#### What is expected:
Among the lines below, restate word for word only those from the line with "Identify the location of Hearthstone...." through the line with "In order to click", with both end lines kept.

#### Exercise material:
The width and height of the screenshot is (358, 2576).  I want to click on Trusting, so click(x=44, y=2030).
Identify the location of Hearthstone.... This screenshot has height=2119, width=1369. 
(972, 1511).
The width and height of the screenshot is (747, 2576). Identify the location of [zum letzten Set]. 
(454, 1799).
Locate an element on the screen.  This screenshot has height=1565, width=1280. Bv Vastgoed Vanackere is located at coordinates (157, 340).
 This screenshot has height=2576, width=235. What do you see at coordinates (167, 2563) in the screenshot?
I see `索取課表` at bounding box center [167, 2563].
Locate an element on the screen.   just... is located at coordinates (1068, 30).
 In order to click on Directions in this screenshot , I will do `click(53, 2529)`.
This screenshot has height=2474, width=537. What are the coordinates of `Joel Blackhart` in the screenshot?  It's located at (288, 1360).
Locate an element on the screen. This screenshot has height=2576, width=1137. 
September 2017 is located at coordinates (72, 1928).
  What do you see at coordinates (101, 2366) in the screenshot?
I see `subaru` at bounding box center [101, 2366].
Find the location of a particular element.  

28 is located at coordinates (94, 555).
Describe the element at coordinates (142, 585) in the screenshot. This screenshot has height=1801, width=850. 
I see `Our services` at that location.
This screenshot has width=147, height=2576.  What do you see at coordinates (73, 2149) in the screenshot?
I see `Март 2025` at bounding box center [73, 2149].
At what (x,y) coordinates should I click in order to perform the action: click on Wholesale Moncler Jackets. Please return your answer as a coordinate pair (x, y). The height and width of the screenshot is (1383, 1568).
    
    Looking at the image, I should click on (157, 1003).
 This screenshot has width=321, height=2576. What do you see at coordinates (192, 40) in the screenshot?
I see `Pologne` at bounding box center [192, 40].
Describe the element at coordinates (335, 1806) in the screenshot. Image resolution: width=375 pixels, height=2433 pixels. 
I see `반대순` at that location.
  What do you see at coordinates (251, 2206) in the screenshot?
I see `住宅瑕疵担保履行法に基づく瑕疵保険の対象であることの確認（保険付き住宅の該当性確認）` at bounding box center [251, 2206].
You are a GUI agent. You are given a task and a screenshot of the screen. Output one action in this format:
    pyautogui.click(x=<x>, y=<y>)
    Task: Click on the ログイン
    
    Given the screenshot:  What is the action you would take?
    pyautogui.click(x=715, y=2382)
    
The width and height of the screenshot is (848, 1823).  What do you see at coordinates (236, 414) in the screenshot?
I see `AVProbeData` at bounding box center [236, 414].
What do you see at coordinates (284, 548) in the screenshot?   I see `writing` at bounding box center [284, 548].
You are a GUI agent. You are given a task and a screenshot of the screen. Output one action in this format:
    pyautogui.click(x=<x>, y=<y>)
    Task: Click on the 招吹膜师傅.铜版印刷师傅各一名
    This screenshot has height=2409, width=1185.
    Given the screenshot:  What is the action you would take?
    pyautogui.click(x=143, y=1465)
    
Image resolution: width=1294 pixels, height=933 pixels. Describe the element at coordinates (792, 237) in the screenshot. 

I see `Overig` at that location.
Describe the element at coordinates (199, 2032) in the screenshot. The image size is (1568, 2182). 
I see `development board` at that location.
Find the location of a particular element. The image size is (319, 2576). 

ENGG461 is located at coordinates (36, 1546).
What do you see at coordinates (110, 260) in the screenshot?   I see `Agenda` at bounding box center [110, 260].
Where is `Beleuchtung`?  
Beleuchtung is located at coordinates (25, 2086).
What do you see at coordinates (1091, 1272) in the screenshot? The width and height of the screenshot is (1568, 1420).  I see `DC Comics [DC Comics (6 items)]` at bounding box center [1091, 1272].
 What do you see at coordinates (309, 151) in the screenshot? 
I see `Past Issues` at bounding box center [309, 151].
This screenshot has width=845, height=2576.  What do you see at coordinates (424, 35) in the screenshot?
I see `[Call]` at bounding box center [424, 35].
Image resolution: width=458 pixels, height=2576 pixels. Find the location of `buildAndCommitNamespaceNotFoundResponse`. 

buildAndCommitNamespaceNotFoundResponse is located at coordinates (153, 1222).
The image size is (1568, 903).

#### Answer space:
Identify the location of Hearthstone.... This screenshot has height=2119, width=1369. 
(972, 1511).
The width and height of the screenshot is (747, 2576). Identify the location of [zum letzten Set]. 
(454, 1799).
Locate an element on the screen.  This screenshot has height=1565, width=1280. Bv Vastgoed Vanackere is located at coordinates (157, 340).
 This screenshot has height=2576, width=235. What do you see at coordinates (167, 2563) in the screenshot?
I see `索取課表` at bounding box center [167, 2563].
Locate an element on the screen.   just... is located at coordinates (1068, 30).
 In order to click on Directions in this screenshot , I will do `click(53, 2529)`.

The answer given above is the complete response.